Only the lines that hold the word "untuk" are wanted from this listing.
::::
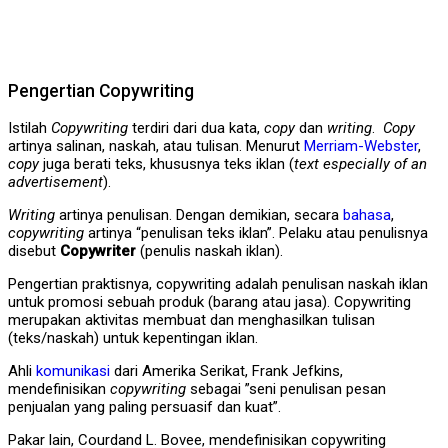
Pengertian Copywriting
Istilah
Copywriting
terdiri dari dua kata,
copy
dan
writing
.
Copy
artinya salinan, naskah, atau tulisan. Menurut
Merriam-Webster
,
copy
juga berati teks, khususnya teks iklan (
text especially of an
advertisement
).
Writing
artinya penulisan. Dengan demikian, secara
bahasa
,
copywriting
artinya “penulisan teks iklan”. Pelaku atau penulisnya
disebut
Copywriter
(penulis naskah iklan).
Pengertian praktisnya, copywriting adalah penulisan naskah iklan
untuk promosi sebuah produk (barang atau jasa). Copywriting
merupakan aktivitas membuat dan menghasilkan tulisan
(teks/naskah) untuk kepentingan iklan.
Ahli
komunikasi
dari Amerika Serikat, Frank Jefkins,
mendefinisikan
copywriting
sebagai ”seni penulisan pesan
penjualan yang paling persuasif dan kuat”.
Pakar lain, Courdand L. Bovee, mendefinisikan copywriting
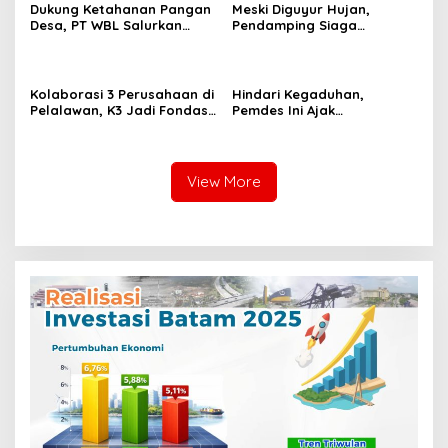
Dukung Ketahanan Pangan
Meski Diguyur Hujan,
Desa, PT WBL Salurkan
Pendamping Siaga
Bantuan Budidaya Ikan
Salurkan Zakat Fitrah
dan Jamur Tiram di Singingi
Baznas Pelalawan ke
Hilir
Mustahik di Pangkalan
Kerinci
Kolaborasi 3 Perusahaan di
Hindari Kegaduhan,
Pelalawan, K3 Jadi Fondasi
Pemdes Ini Ajak
Produktivitas dan Daya
Masyarakat Tak
Saing
Terpangaruh Hoaks
View More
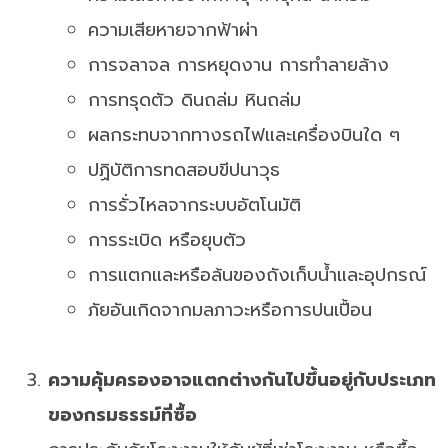
ความเสียหายจากฟ้าผ่า
การจลาจล การหยุดงาน การทำลายล้าง
การทรุดตัว ดินถล่ม หินถล่ม
ผลกระทบจากทางรถไฟและเครื่องบินใด ๆ
ปฏิบัติการทดสอบขีปนาวุธ
การรั่วไหลจากระบบอัตโนมัติ
การระเบิด หรือยุบตัว
การแตกและหรือล้นของถังเก็บน้ำและอุปกรณ์
ภัยอันเกิดจากมลภาวะหรือการปนเปื้อน
ความคุ้มครองอาจแตกต่างกันไปขึ้นอยู่กับประเภท
ของกรมธรรม์ที่ซื้อ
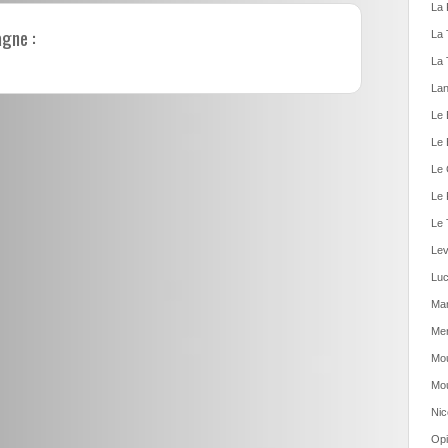
La 
agne :
La 
La 
Lan
Le 
Le 
Le 
Le 
Le 
Lev
Luc
Man
Men
Mou
Mou
Nic
Opi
::::
▶ [ANSWER]
untuk promosi sebuah produk (barang atau jasa). Copywriting
(teks/naskah) untuk kepentingan iklan.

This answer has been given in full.